Within the context of ORFOIS project, the Hamburg Model of the Ocean Carbon Cycle (HAMOCC3) model encompassing glacial oceanic circulation and dust input fields has become more reliable and realistic.

Climate Change and Environment

As dictated by environmental protection policies, the establishment of reliable marine CO2 source/sink distributions along with their spatio-temporal prediction is of strategic importance for European countries. Carbon cycle research is expected to provide great assistance to mitigation of problems related to the rising CO2 atmospheric emissions. Additionally, precise quantification of marine particle flux dynamics could also allow for a more reliable prediction of the fate of hazardous materials in the marine domain. The ORFOIS project focused on the origin and fate of biogenic particle fluxes in the ocean and their interaction with the atmospheric CO2, as well as the marine sediment. Part of the project objectives included the development of a refined particle flux model for operational use in ocean general circulation models. The improved model needs to realistically describe particle dynamics in the water column, deposition of material to the sediment and the interaction with the partial pressure of CO2 (pCO2). On the basis of the HAMOCC3 model, project researchers included both the open and the closed system components that constitute the marine carbon cycle. The open system component comprises Aeolian dust and fluvial CaCO3 input and subsequent burial and dissolution of CaCO3 in the sediment. The closed system component involves the biological and counter pumps, as well as, the internal redistribution by oceanic circulation. Compared to other state-of-the-art closed system models, the newly improved model is more realistic and more sensitive to changes in the potential driving mechanisms for glacial pCO2 reduction.

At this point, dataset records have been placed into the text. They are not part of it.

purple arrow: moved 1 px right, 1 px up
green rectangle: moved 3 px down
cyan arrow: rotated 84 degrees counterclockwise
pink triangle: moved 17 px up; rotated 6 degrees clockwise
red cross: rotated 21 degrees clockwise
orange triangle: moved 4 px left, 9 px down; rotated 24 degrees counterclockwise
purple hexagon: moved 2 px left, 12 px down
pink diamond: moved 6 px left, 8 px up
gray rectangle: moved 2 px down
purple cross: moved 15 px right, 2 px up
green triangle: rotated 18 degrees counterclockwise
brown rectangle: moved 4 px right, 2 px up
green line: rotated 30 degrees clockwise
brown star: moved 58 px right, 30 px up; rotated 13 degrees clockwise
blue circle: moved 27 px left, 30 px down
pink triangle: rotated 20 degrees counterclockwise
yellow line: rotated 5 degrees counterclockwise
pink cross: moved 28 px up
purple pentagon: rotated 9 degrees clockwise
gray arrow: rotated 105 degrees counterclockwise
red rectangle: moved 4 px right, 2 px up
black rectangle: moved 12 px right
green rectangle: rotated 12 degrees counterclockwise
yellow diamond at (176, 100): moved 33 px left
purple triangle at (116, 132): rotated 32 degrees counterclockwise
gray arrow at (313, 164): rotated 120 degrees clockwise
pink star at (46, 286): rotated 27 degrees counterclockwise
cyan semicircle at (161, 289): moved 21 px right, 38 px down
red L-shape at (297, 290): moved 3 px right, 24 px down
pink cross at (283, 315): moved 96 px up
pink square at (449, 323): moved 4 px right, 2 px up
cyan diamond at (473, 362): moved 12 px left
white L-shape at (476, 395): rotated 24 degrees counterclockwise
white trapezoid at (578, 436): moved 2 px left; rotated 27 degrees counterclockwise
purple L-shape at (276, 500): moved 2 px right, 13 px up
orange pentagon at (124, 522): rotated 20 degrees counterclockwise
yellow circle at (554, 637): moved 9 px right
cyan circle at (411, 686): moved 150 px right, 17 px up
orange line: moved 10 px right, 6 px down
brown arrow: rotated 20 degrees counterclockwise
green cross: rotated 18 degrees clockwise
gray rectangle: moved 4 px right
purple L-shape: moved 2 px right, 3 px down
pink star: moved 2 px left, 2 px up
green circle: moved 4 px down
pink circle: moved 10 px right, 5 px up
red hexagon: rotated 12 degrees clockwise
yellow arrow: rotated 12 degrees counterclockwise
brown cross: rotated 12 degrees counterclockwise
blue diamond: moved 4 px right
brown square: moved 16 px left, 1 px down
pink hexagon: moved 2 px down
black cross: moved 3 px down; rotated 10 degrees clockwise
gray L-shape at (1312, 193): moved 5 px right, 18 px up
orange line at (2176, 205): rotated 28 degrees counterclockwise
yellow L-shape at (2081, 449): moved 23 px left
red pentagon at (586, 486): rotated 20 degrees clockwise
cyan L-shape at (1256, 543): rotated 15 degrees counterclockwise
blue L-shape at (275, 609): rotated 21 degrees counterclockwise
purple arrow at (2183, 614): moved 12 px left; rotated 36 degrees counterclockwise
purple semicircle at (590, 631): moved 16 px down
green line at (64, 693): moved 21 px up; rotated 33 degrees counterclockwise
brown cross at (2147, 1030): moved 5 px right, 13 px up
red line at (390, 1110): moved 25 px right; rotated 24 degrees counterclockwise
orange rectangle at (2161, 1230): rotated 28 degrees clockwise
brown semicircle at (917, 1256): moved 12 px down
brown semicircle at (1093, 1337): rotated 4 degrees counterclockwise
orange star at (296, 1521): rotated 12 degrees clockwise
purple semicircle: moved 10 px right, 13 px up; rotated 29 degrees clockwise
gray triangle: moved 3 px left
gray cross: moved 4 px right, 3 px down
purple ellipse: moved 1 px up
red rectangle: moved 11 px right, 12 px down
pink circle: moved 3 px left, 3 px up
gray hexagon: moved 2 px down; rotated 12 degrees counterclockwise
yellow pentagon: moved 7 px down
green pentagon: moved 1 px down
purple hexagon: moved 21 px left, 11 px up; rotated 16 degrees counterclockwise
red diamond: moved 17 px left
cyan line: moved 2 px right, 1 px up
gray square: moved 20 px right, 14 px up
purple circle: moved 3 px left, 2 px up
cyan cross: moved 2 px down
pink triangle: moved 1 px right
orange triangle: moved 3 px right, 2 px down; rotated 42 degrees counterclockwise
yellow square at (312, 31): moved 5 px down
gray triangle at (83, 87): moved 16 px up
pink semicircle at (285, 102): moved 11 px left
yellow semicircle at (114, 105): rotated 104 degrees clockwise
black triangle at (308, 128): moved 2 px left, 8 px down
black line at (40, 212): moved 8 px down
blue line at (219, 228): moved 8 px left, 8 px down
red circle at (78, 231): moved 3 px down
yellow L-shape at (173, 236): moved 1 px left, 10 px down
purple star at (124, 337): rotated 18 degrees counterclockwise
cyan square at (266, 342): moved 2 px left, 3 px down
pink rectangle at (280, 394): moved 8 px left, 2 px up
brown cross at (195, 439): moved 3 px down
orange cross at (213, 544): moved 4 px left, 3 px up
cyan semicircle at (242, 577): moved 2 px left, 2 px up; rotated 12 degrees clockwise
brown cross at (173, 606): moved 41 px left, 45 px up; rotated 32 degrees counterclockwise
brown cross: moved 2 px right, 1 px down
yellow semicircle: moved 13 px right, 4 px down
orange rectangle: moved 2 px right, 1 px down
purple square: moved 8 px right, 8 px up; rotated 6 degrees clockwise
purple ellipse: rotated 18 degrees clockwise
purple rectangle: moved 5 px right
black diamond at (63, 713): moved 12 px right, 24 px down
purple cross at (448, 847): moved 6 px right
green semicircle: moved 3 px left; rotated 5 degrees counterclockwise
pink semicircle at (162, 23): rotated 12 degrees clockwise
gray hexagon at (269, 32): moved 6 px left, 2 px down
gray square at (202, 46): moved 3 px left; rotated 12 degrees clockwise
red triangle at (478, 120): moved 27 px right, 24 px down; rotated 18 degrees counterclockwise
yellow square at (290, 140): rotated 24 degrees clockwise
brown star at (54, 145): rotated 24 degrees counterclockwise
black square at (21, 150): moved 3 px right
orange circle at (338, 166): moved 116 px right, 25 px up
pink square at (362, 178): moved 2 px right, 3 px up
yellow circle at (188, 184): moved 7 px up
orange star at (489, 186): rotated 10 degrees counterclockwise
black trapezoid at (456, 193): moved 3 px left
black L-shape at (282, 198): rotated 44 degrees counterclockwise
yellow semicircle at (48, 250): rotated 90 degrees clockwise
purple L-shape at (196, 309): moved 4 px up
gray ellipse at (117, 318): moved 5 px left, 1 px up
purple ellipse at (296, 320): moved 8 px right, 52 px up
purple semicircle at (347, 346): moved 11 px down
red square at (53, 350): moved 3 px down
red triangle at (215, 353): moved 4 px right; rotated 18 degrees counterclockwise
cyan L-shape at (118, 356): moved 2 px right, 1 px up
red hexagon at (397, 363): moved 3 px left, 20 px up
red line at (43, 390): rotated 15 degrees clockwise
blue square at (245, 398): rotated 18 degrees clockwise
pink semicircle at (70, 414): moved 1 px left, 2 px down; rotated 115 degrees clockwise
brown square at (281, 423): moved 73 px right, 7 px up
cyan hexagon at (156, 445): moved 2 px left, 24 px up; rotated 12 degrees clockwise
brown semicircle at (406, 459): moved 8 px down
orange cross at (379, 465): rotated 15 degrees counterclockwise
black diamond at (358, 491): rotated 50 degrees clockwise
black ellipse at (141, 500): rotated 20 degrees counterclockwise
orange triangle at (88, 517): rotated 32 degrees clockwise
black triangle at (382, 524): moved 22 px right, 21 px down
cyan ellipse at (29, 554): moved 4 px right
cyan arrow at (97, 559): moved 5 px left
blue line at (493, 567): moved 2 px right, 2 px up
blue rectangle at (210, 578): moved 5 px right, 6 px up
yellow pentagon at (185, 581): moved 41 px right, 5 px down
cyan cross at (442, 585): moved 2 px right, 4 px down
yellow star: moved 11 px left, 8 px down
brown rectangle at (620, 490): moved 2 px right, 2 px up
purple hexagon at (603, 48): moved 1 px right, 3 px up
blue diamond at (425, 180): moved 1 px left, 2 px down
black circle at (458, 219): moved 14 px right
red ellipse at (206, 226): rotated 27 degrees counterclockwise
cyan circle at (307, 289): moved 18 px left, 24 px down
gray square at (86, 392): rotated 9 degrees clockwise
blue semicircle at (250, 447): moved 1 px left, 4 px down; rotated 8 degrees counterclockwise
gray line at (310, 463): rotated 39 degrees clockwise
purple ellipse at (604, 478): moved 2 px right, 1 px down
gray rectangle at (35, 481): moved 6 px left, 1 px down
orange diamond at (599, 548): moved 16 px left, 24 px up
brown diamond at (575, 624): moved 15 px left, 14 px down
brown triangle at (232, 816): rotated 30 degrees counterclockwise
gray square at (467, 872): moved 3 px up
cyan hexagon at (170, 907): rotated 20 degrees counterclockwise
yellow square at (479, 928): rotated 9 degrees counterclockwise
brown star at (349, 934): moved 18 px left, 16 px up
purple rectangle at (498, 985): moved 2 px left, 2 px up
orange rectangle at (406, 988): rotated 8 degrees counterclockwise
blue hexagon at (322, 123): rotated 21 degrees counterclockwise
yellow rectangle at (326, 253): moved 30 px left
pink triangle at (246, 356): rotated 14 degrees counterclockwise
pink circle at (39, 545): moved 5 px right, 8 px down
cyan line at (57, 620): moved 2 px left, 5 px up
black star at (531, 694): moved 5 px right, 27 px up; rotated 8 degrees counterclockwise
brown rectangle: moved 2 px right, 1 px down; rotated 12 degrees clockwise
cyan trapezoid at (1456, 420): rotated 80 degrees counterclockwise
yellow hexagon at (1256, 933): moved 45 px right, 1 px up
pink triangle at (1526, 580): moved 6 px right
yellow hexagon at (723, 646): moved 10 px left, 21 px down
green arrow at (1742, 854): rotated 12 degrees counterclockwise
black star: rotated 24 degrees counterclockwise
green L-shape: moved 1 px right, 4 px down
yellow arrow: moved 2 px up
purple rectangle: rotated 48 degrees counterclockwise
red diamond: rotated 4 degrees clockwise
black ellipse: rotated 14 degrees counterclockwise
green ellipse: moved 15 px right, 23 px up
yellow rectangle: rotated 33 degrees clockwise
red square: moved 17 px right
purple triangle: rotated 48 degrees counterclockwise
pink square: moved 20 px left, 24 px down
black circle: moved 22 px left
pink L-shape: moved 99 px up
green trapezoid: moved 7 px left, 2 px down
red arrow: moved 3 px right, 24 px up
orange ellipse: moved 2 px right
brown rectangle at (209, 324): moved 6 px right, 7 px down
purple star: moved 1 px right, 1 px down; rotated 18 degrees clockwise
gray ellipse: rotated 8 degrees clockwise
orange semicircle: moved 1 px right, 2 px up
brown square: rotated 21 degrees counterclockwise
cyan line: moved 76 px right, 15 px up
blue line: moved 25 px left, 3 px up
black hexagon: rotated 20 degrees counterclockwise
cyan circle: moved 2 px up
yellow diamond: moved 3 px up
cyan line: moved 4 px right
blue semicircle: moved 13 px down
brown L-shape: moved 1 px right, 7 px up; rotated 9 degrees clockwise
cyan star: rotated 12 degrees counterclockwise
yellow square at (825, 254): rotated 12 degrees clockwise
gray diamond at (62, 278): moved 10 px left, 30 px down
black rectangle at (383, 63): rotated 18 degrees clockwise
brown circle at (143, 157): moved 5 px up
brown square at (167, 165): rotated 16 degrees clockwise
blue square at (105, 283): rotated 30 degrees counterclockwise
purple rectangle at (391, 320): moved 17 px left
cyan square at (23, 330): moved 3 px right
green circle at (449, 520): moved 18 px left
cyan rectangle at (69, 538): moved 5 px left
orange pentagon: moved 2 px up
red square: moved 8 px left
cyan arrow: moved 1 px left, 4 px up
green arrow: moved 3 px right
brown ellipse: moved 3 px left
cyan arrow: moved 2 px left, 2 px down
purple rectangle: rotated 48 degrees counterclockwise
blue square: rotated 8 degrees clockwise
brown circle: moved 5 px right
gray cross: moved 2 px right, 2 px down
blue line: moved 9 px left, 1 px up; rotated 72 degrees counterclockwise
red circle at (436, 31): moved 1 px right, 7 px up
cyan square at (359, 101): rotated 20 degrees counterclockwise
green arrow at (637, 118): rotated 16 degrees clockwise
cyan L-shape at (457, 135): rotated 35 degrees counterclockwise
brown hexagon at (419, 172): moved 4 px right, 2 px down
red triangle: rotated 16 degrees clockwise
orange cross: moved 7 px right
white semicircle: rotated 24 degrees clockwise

Glacial forcing results in a decrease of total CO2, increase of total alkalinity and decrease of PO4 in the oceans. It is expected that atmospheric pCO2 potentially falls at 230ppm approximately after several thousands years of integration. The identification and installation of a crucial and efficient mechanism to lower pCO2 may aid the already unexplored control mechanisms for glacial/ interglacial pCO2 changes.